Having that new context, we jumped into product discovery and found applications like MyFitnessPal which rely heavily on their users to crowdsource calorie and macronutrient information that may or may not be accurate. Whereas we actually have all of that data for our food. We know all of the nutrients. We have all of the calorie counts. We know exactly what you’re eating, as long as you indicate the meal you just ate.

Then you see applications like Peloton where all of the system outflow data is already being captured in platforms like Apple HealthKit.

In short, we’re really betting that we can innovate, by capturing that system inflow data, to empower users as they build their own personalized fitness systems themselves. Whereas if you look at the whole system architecture of fitness or optimizing the human body, you’ll see that there’s a lot of technical innovation in the fitness analysis (outflow) and not a lot on the nutrient or calorie analysis (inflow). Having all of that data available to us puts us at an advantage against platforms that rely on crowdsourcing.

That’s something that we discovered through this process that wasn’t initially apparent.

 

For those interested in learning more about this practice, can you recommend some systems thinking material that was beneficial to you when you first started learning?

The main medium that was helpful for me was the book Thinking in Systems: A Primer by Donella Meadows.

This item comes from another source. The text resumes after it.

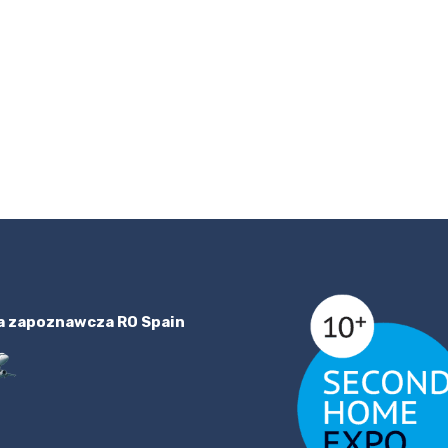
a zapoznawcza RO Spain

I strongly recommend that book to start out with.

Then there are a bunch of websites and blogs and Medium publications out there. If you’re super into it, it’s something that a lot of educational institutions are implementing. MIT xPRO has a course on systems thinking, and there are a lot of other engineering schools that have systems thinking courses now. Some of them may offer it for free. I know Stanford publishes a lot of their courses work online for free. Those are where I would start, the small investment of thinking in systems.